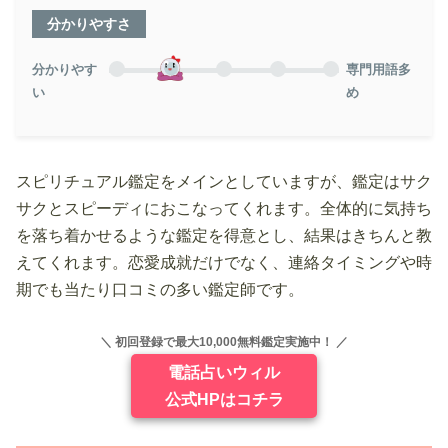
分かりやすさ
分かりやす
専門用語多
い
め
スピリチュアル鑑定をメインとしていますが、鑑定はサク
サクとスピーディにおこなってくれます。全体的に気持ち
を落ち着かせるような鑑定を得意とし、結果はきちんと教
えてくれます。恋愛成就だけでなく、連絡タイミングや時
期でも当たり口コミの多い鑑定師です。
＼ 初回登録で最大10,000無料鑑定実施中！ ／
電話占いウィル
公式HPはコチラ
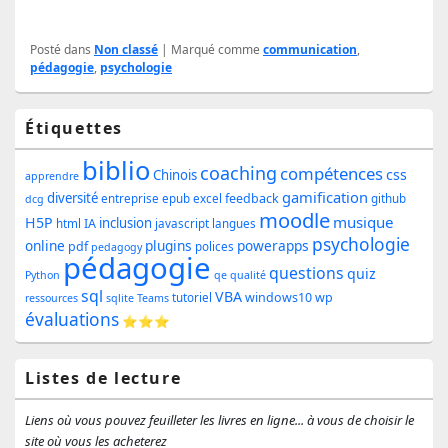
Posté dans
Non classé
|
Marqué comme
communication
,
pédagogie
,
psychologie
Zone
Étiquettes
principale
biblio
coaching
compétences
css
de
Chinois
apprendre
gamification
diversité
feedback
entreprise
epub
excel
github
dcg
widget
moodle
musique
H5P
inclusion
IA
html
javascript
langues
pour
psychologie
online
plugins
powerapps
pdf
polices
pedagogy
pédagogie
la
questions
quiz
Python
qe
qualité
sql
barre
VBA
windows10
wp
tutoriel
ressources
sqlite
Teams
évaluations
⭐⭐⭐
latérale
Listes de lecture
Liens où vous pouvez feuilleter les livres en ligne... à vous de choisir le
site où vous les acheterez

•••

Among the lines above, find those with the word "vous" and list them.

◆ Result ◆
Liens où vous pouvez feuilleter les livres en ligne... à vous de choisir le
site où vous les acheterez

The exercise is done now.